Despite the potential harms to the baby both before and after birth, use of marijuana during pregnancy is rising. A 2019 analysis of over 450,000 pregnant American women ages 12 to 44 by the National Institute on Drug Abuse found cannabis use more than doubled between 2002 and 2017.
The majority of marijuana use occurred during the first three months of pregnancy, the study found, and it was predominantly recreational rather than medical.
'There is a mistaken perception that because marijuana is natural and plant-based, it's not harmful,' Lo said. 'I remind my patients that opium and heroin are also plant-based. Tobacco is a plant, and alcohol is also made from plants.'
Using alcohol during pregnancy causes fetal alcohol syndrome. Smoking damages a fetus's developing lungs and brain — it is also a cause of SIDS, or sudden infant death syndrome, according to the US Centers for Disease Control and Prevention.

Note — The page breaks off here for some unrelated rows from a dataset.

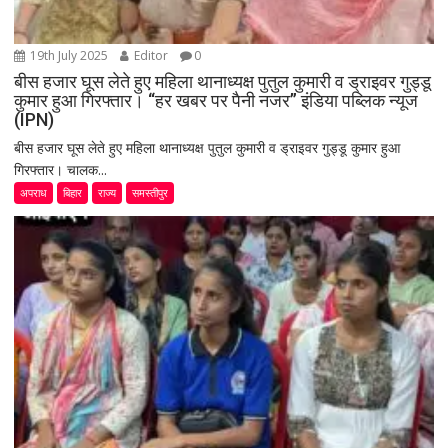
19th July 2025
Editor
0
बीस हजार घूस लेते हुए महिला थानाध्यक्ष पुतुल कुमारी व ड्राइवर गुड्डू
कुमार हुआ गिरफ्तार। “हर खबर पर पैनी नजर” इंडिया पब्लिक न्यूज
(IPN)
बीस हजार घूस लेते हुए महिला थानाध्यक्ष पुतुल कुमारी व ड्राइवर गुड्डू कुमार हुआ
गिरफ्तार। चालक...
अपराध
बिहार
राज्य
समस्तीपुर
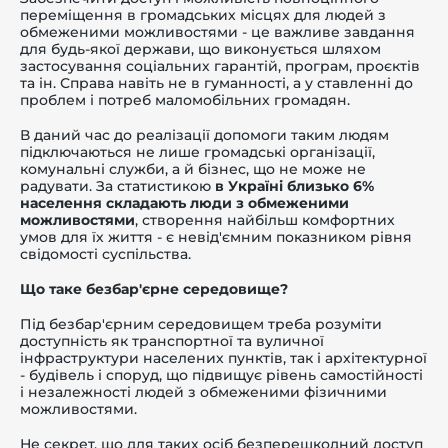
переміщення в громадських місцях для людей з
обмеженими можливостями - це важливе завдання
для будь-якої держави, що виконується шляхом
застосування соціальних гарантій, програм, проєктів
та ін. Справа навіть не в гуманності, а у ставленні до
проблем і потреб маломобільних громадян.
-й поверх
В даний час до реалізації допомоги таким людям
підключаються не лише громадські організації,
комунальні служби, а й бізнес, що не може не
радувати. За статистикою
в Україні близько 6%
населення складають люди з обмеженими
можливостями
, створення найбільш комфортних
умов для їх життя - є невід'ємним показником рівня
свідомості суспільства.
Що таке безбар'єрне середовище?
Під безбар'єрним середовищем треба розуміти
доступність як транспортної та вуличної
інфраструктури населених пунктів, так і архітектурної
- будівель і споруд, що підвищує рівень самостійності
і незалежності людей з обмеженими фізичними
можливостями.
Не секрет, що для таких осіб безперешкодний доступ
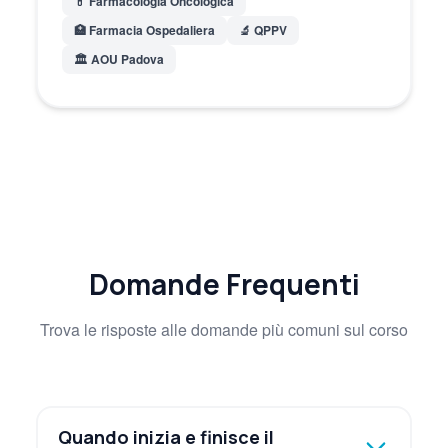
💊 Farmacologia Oncologica
🏥 Farmacia Ospedaliera
🔬 QPPV
🏛️ AOU Padova
Domande Frequenti
Trova le risposte alle domande più comuni sul corso
Quando inizia e finisce il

Taking opioids, such as fentanyl, heroin or cocaine, are well-known causes of birth defects, poor fetal development and stillbirth, plus there's a high risk the baby will be born addicted and have to undergo withdrawal.
These medical outcomes are known despite the lack of gold-standard clinical trials asking pregnant women to drink alcohol, smoke tobacco, take heroin, cocaine, oxycodone or fentanyl and then compare the outcomes to pregnant women who abstained. Such research, of course, would be grossly unethical.

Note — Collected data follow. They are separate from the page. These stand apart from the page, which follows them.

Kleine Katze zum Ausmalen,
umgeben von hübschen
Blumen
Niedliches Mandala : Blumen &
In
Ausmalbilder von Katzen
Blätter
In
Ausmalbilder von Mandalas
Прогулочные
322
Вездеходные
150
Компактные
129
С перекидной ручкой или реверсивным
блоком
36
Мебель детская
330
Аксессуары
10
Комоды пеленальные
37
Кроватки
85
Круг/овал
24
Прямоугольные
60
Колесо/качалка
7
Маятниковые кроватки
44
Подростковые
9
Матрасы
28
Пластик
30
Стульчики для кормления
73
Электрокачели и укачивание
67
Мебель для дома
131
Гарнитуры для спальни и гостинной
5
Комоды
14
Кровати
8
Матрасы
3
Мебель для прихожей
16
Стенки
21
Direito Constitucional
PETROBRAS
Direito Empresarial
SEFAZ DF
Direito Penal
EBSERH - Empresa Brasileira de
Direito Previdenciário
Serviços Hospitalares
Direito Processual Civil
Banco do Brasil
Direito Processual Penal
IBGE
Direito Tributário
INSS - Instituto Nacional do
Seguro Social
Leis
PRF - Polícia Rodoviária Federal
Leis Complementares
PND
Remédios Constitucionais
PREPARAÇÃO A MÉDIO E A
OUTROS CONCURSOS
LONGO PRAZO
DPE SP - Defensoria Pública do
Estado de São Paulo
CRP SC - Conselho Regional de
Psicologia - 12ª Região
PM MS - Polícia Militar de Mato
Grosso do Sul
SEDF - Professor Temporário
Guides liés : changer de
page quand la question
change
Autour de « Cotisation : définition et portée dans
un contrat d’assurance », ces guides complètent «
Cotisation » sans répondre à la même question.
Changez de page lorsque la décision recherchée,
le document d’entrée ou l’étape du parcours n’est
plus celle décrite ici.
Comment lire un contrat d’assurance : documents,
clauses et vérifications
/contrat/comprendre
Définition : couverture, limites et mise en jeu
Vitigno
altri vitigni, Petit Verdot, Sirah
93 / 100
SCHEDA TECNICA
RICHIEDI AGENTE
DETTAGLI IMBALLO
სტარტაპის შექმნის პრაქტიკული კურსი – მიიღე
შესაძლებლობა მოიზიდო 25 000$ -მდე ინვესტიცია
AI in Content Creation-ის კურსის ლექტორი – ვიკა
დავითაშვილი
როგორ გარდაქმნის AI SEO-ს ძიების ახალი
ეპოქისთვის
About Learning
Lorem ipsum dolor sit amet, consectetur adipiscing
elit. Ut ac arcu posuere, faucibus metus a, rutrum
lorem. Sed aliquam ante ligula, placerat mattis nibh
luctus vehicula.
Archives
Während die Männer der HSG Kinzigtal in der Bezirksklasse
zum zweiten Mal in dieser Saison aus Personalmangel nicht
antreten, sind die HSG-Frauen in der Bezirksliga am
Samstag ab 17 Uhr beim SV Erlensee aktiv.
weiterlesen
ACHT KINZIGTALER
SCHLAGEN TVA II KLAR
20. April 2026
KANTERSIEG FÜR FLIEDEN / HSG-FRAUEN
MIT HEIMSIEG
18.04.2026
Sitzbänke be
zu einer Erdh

Thus, because a randomized clinical trial of the impact of cannabis on a fetus will never occur, scientists focus on the outcome of self-reported use by pregnant mothers.

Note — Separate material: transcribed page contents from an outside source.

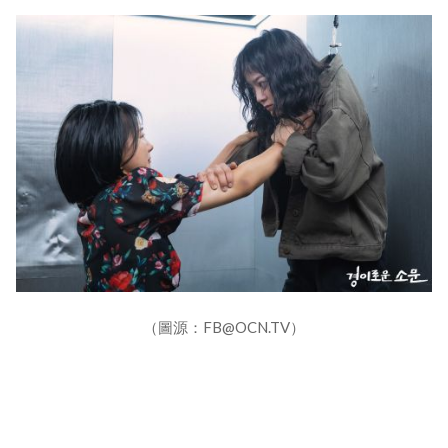
（圖源：FB@OCN.TV）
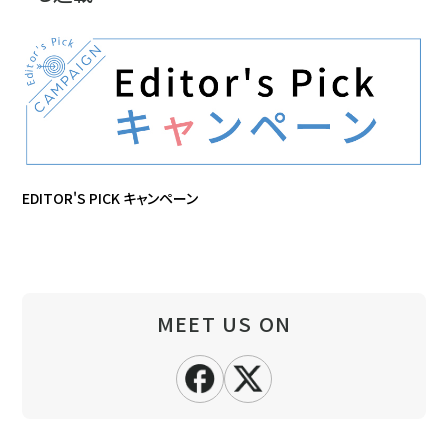
EDITOR'S PICK キャンペーン
MEET US ON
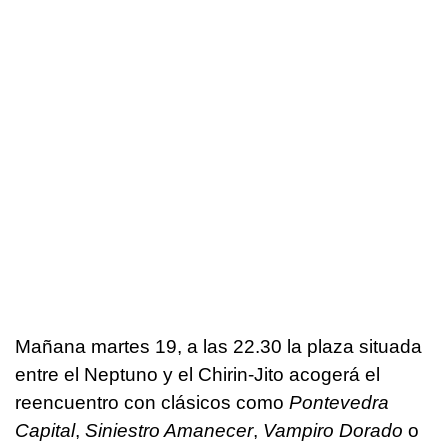
Mañana martes 19, a las 22.30 la plaza situada
entre el Neptuno y el Chirin-Jito acogerá el
reencuentro con clásicos como
Pontevedra
Capital
,
Siniestro Amanecer
,
Vampiro Dorado
o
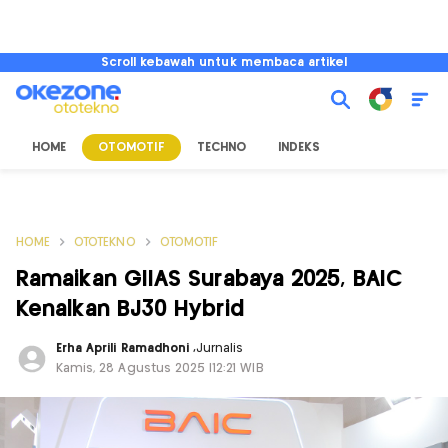
Scroll kebawah untuk membaca artikel
HOME
OTOMOTIF
TECHNO
INDEKS
HOME
OTOTEKNO
OTOMOTIF
Ramaikan GIIAS Surabaya 2025, BAIC
Kenalkan BJ30 Hybrid
Erha Aprili Ramadhoni
,
Jurnalis
Kamis, 28 Agustus 2025 |12:21 WIB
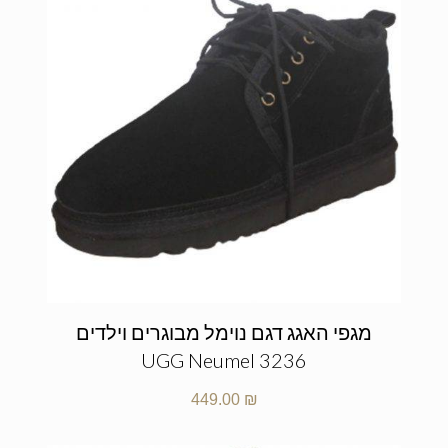
מגפי האגג דגם נוימל מבוגרים וילדים
UGG Neumel 3236
449.00
₪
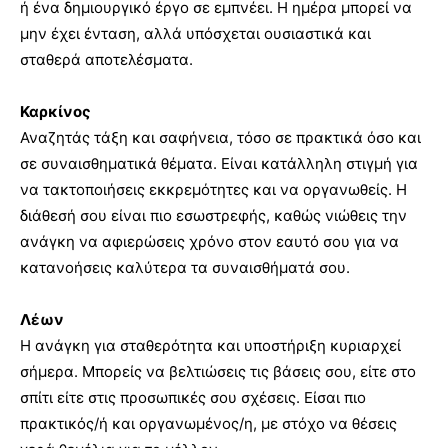
ή ένα δημιουργικό έργο σε εμπνέει. Η ημέρα μπορεί να
μην έχει ένταση, αλλά υπόσχεται ουσιαστικά και
σταθερά αποτελέσματα.
Καρκίνος
Αναζητάς τάξη και σαφήνεια, τόσο σε πρακτικά όσο και
σε συναισθηματικά θέματα. Είναι κατάλληλη στιγμή για
να τακτοποιήσεις εκκρεμότητες και να οργανωθείς. Η
διάθεσή σου είναι πιο εσωστρεφής, καθώς νιώθεις την
ανάγκη να αφιερώσεις χρόνο στον εαυτό σου για να
κατανοήσεις καλύτερα τα συναισθήματά σου.
Λέων
Η ανάγκη για σταθερότητα και υποστήριξη κυριαρχεί
σήμερα. Μπορείς να βελτιώσεις τις βάσεις σου, είτε στο
σπίτι είτε στις προσωπικές σου σχέσεις. Είσαι πιο
πρακτικός/ή και οργανωμένος/η, με στόχο να θέσεις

'This systematic review is unique in that we only reviewed studies in which cannabis was used during pregnancy,' Lo said. 'Prior work has included studies which also looked at cannabis use along with other substances such as nicotine or alcohol.'
The new research, published Monday in JAMA Pediatrics, analyzed 51 studies with over 21 million participants.
Use of marijuana during pregnancy was linked to a 52% higher risk of preterm delivery before 37 weeks — full term is 40 weeks of gestation — and a 75% higher risk of low birth weight, which is less than 2,500 grams, or roughly 5.5 pounds at delivery, the study found.
Only six studies looked at the impact of cannabis on mortality. Those studies found a 29% higher risk of infant death associated with the use of marijuana during pregnancy.
The new meta-analysis used the GRADE (grading of recommendations assessment, development, and evaluation) approach to rating the quality of each study. In a prior analysis published in 2024, Lo and her team rated available studies as very low or low certainty, which means the evidence in the studies was limited and the findings not reliable.
Just a year later, existing evidence was upgraded to low to moderate certainty. A moderate grade indicates researchers are reasonably confident in using that information for decision-making but recognize that future research might refine conclusions or recommendations.
'Research is evolving quickly in this area,' said Brianna Moore, assistant professor of epidemiology at the Colorado School of Public Health Anschutz Medical Campus in Aurora. She was not involved in the new study.
'This review found that as more studies are conducted with consistent results, there is more certainty that there is an association between prenatal exposure to cannabis and adverse birth outcomes,' Moore said in an email.
In addition to believing that marijuana is safe because it's natural, expectant parents are also getting mixed messages about the health harms of cannabis.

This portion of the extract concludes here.